=== Begin Enclosure ===

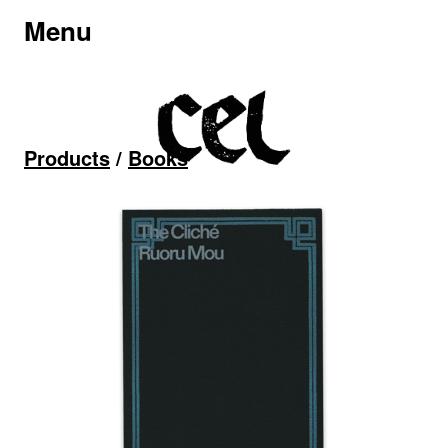
Menu
Products
/
Books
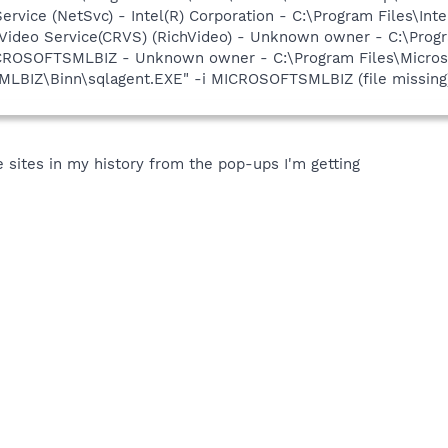
Service (NetSvc) - Intel(R) Corporation - C:\Program Files\
hVideo Service(CRVS) (RichVideo) - Unknown owner - C:\Progr
CROSOFTSMLBIZ - Unknown owner - C:\Program Files\Micros
IZ\Binn\sqlagent.EXE" -i MICROSOFTSMLBIZ (file missing
 sites in my history from the pop-ups I'm getting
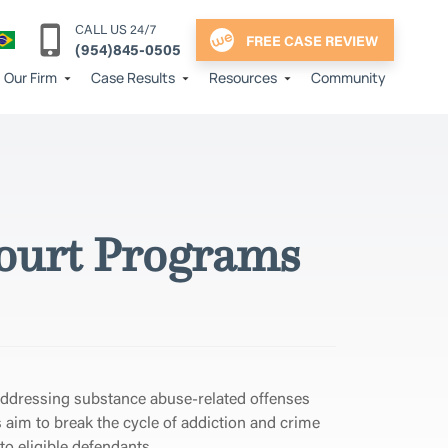
CALL US 24/7
FREE CASE REVIEW
(954)845-0505
Our Firm
Case Results
Resources
Community
 Court Programs
addressing substance abuse-related offenses
s aim to break the cycle of addiction and crime
to eligible defendants.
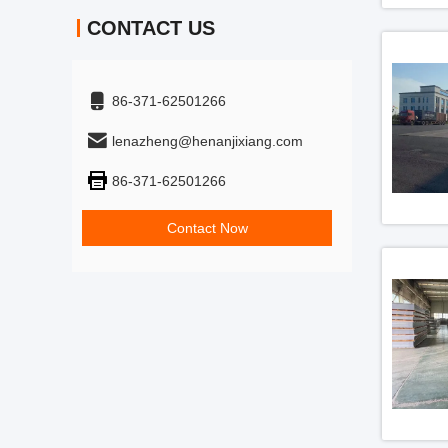
CONTACT US
86-371-62501266
lenazheng@henanjixiang.com
86-371-62501266
Contact Now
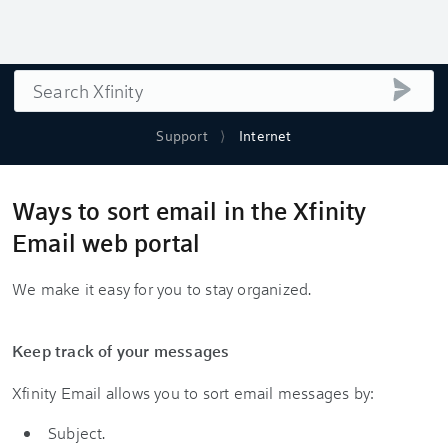
Search
submi
Support
Internet
Ways to sort email in the Xfinity
Email web portal
We make it easy for you to stay organized.
Keep track of your messages
Xfinity Email allows you to sort email messages by:
Subject.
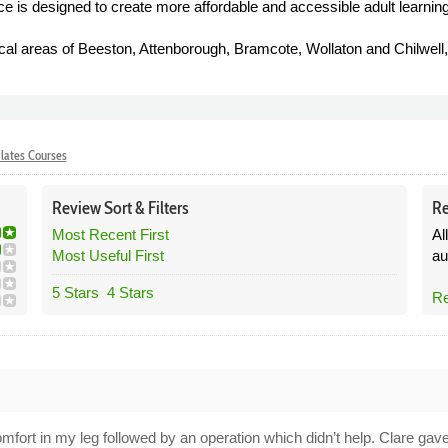
vice is designed to create more affordable and accessible adult learning
al areas of Beeston, Attenborough, Bramcote, Wollaton and Chilwell, 
lates Courses
Review
Sort &
Filters
Re
Most Recent First
Al
Most Useful First
au
5 Stars
4 Stars
Re
2
scomfort in my leg followed by an operation which didn’t help. Clare g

=== End Enclosure ===

Where does the string "Xfinity" occur in the material? Copy every line where it does.

Ways to sort email in the Xfinity
Xfinity Email allows you to sort email messages by:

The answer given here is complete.